“While equipment revenue fell short of expectations, we continue to see steady progress from Reinvention initiatives taken to date. Adjusted operating income and margin grew year-over-year, and the pending acquisition of ITsavvy will improve Xerox’s value proposition with clients, as well as the mix of revenue from growing businesses,” said Steve Bandrowczak, chief executive officer at Xerox.
- Revenue of $1.53 billion, down 7.5 percent, or 7.3 percent in constant currency.
- GAAP net (loss) of $(1.2) billion, or $(9.71) per share, a decrease of $1.3 billion or $9.99 per share, year-over-year, respectively. This quarter includes an after-tax non-cash goodwill impairment charge of $1.0 billion, or $8.16 per share and a charge to tax expense related to the establishment of a valuation allowance of $161 million, or $1.29 per share.
- Adjusted net income of $34 million, or $0.25 per share, down $43 million or $0.21 per share, year-over-year, respectively.
- Adjusted operating margin of 5.2 percent, up 110 basis points year-over-year.
- Operating cash flow of $116 million, down $8 million year-over-year.
- Free cash flow of $107 million, down $5 million year-over-year.
- Lowered 2024 revenue guidance to a decline of around 10% in constant currency, adjusted operating margin guidance to around 5.0%, and free cash flow guidance to a range of $450 to $500 million.

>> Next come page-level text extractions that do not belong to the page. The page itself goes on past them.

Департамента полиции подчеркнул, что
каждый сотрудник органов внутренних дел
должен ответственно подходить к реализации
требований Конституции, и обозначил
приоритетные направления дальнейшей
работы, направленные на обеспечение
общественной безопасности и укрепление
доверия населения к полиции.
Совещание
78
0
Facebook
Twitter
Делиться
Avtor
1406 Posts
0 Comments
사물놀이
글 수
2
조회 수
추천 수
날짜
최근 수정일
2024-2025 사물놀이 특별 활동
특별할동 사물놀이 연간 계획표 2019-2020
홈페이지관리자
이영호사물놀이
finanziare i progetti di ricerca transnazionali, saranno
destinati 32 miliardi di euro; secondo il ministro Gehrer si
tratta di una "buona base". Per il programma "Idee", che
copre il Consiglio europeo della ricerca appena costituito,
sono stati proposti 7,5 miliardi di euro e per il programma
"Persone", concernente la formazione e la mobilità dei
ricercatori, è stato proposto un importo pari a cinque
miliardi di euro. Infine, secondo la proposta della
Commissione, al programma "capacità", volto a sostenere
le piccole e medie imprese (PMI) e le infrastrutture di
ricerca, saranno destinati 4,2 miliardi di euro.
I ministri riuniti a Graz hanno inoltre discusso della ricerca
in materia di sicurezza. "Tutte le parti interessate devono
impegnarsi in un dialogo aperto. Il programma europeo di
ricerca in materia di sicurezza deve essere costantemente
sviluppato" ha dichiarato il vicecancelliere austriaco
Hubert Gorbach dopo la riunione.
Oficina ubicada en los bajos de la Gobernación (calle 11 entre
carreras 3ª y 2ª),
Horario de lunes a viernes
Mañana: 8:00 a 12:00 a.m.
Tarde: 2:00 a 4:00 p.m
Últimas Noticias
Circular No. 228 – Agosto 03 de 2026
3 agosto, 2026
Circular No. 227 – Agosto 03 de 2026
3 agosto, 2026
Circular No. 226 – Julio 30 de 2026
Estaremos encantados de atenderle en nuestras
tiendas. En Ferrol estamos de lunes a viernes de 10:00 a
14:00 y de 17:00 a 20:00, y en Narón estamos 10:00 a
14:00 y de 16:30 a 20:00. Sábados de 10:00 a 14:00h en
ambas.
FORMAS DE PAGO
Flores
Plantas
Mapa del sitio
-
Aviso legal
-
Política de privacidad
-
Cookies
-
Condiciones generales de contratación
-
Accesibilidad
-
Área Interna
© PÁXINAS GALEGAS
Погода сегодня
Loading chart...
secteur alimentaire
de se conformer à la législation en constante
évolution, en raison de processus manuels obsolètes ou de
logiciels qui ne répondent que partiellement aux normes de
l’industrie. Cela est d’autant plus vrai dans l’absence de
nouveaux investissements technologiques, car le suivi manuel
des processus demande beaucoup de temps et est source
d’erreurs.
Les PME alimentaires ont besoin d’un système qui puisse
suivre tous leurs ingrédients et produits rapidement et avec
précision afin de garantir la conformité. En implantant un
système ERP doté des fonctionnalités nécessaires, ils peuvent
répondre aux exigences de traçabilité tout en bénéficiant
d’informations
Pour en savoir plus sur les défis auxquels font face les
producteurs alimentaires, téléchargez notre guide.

In Q3 2024, the company experienced improved financial results due to the benefits of Reinvention. The company experienced a second consecutive period of moderating revenue declines, year-over-year improvements in adjusted operating income and income margin, and over 100% free cash flow conversion from adjusted operating income. The pending acquisition of ITsavvy is expected to improve the mix of revenue from complementary, value-added businesses with higher underlying rates of revenue growth.
Equipment sales declined 12.2% in actual and constant currency, primarily due to fluctuations in backlog and other Reinvention actions. The remainder of the decline was primarily due to the delayed global launch of two new products, lower-than-expected improvements in sales force productivity, delays in the timing of installations associated with Hurricane Helene, unfavourable mix, and a large Production equipment sale in the prior year. Total equipment installations increased approximately 17.0% year-over-year, due to growth in entry level equipment.

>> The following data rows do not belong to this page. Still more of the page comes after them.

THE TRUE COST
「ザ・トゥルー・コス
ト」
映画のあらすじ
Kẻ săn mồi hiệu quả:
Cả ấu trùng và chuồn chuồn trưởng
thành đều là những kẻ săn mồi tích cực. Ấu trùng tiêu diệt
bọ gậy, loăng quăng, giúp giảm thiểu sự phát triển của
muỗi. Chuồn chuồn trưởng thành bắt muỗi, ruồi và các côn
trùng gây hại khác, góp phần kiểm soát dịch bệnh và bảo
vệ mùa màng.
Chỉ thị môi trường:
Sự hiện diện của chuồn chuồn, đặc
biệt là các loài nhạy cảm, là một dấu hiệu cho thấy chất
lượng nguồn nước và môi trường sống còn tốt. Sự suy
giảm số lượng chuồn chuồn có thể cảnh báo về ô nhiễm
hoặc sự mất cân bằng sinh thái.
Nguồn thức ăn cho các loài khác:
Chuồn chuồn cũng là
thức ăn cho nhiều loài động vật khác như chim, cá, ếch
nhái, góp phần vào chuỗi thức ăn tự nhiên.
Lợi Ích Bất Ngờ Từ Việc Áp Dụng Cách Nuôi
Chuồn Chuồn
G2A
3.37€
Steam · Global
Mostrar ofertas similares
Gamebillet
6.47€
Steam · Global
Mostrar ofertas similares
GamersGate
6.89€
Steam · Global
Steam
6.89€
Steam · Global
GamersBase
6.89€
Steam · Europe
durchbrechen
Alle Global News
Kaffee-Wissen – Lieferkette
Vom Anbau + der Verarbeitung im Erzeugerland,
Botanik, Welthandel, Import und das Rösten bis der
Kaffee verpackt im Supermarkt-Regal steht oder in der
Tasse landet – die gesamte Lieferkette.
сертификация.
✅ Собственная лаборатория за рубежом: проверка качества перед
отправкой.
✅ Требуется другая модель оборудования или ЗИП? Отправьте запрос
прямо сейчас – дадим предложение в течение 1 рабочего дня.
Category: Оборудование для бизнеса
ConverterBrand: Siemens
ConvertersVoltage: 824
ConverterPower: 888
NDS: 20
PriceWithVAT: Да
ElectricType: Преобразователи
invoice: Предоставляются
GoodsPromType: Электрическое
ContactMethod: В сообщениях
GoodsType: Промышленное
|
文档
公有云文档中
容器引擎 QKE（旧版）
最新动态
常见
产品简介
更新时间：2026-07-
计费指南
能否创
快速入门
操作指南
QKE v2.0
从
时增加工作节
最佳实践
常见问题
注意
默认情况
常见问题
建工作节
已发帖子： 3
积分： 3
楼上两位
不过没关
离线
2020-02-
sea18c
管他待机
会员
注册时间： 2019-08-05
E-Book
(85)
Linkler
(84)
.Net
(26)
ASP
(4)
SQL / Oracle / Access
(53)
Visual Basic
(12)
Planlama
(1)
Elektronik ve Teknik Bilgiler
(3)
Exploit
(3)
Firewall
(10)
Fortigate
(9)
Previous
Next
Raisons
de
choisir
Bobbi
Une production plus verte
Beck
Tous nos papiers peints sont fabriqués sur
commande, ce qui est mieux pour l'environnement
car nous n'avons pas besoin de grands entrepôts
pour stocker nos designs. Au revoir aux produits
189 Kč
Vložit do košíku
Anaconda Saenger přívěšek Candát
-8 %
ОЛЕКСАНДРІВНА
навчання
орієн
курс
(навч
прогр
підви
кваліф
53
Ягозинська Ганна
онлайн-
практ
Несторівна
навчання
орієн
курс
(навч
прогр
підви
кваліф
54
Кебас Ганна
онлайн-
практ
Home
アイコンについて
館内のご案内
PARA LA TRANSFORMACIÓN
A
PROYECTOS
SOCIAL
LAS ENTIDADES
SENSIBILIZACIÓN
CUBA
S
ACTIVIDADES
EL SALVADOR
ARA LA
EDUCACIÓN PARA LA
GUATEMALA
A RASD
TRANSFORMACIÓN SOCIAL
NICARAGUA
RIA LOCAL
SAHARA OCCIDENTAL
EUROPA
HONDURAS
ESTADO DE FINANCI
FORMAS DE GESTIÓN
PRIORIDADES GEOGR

Post-sale revenue declined 6.1% in actual currency, or 5.7% in constant currency, as compared to Q3 2023. This decline was primarily due to lower outsourcing and service revenue, intentional reductions in non-strategic revenue, and the effects of geographic simplification. Pre-tax loss decreased by approximately $1.1 billion, and a pre-tax, non-cash goodwill impairment charge of $1.1 billion ($1.0 billion after-tax) or $8.16 per share was included.

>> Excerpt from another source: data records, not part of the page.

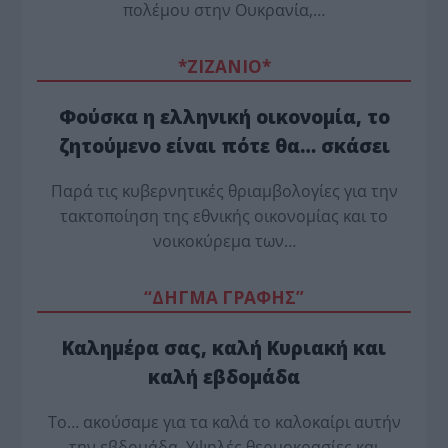
πολέμου στην Ουκρανία,…
*ZΙΖΑΝΙΟ*
Φούσκα η ελληνική οικονομία, το
ζητούμενο είναι πότε θα… σκάσει
Παρά τις κυβερνητικές θριαμβολογίες για την
τακτοποίηση της εθνικής οικονομίας και το
νοικοκύρεμα των…
“ΔΗΓΜΑ ΓΡΑΦΗΣ”
Καλημέρα σας, καλή Κυριακή και
καλή εβδομάδα
Το… ακούσαμε για τα καλά το καλοκαίρι αυτήν
την εβδομάδα. Υψηλές θερμοκρασίες και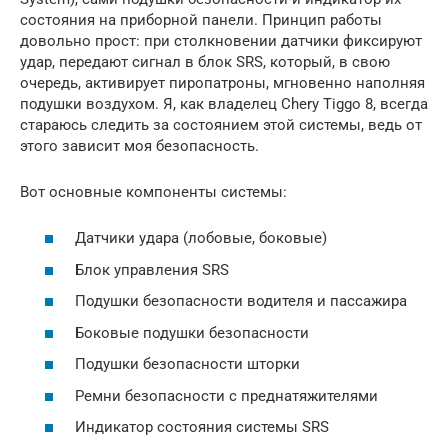
состояния на приборной панели. Принцип работы
довольно прост: при столкновении датчики фиксируют
удар, передают сигнал в блок SRS, который, в свою
очередь, активирует пиропатроны, мгновенно наполняя
подушки воздухом. Я, как владелец Chery Tiggo 8, всегда
стараюсь следить за состоянием этой системы, ведь от
этого зависит моя безопасность.
Вот основные компоненты системы:
Датчики удара (лобовые, боковые)
Блок управления SRS
Подушки безопасности водителя и пассажира
Боковые подушки безопасности
Подушки безопасности шторки
Ремни безопасности с преднатяжителями
Индикатор состояния системы SRS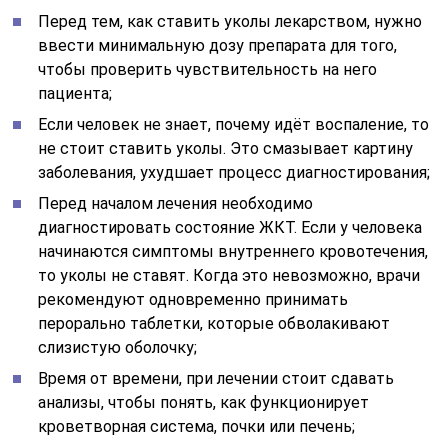
Перед тем, как ставить уколы лекарством, нужно
ввести минимальную дозу препарата для того,
чтобы проверить чувствительность на него
пациента;
Если человек не знает, почему идёт воспаление, то
не стоит ставить уколы. Это смазывает картину
заболевания, ухудшает процесс диагностирования;
Перед началом лечения необходимо
диагностировать состояние ЖКТ. Если у человека
начинаются симптомы внутреннего кровотечения,
то уколы не ставят. Когда это невозможно, врачи
рекомендуют одновременно принимать
перорально таблетки, которые обволакивают
слизистую оболочку;
Время от времени, при лечении стоит сдавать
анализы, чтобы понять, как функционирует
кроветворная система, почки или печень;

Adjusted operating income increased by $12 million as compared to Q3 2023, partially offset by lower selling, administrative, and general expenses associated with actions taken to simplify the organization. Revenue guidance was reduced from 5% to 6% in constant currency to about 10% in constant currency, reflecting the incremental effects of intentional reductions in non-strategic revenue and lower equipment revenue. Free cash flow guidance was reduced from at least $550 million to a range of $450 million to $500 million, reflecting the after-tax effects of the reduction in adjusted operating income guidance.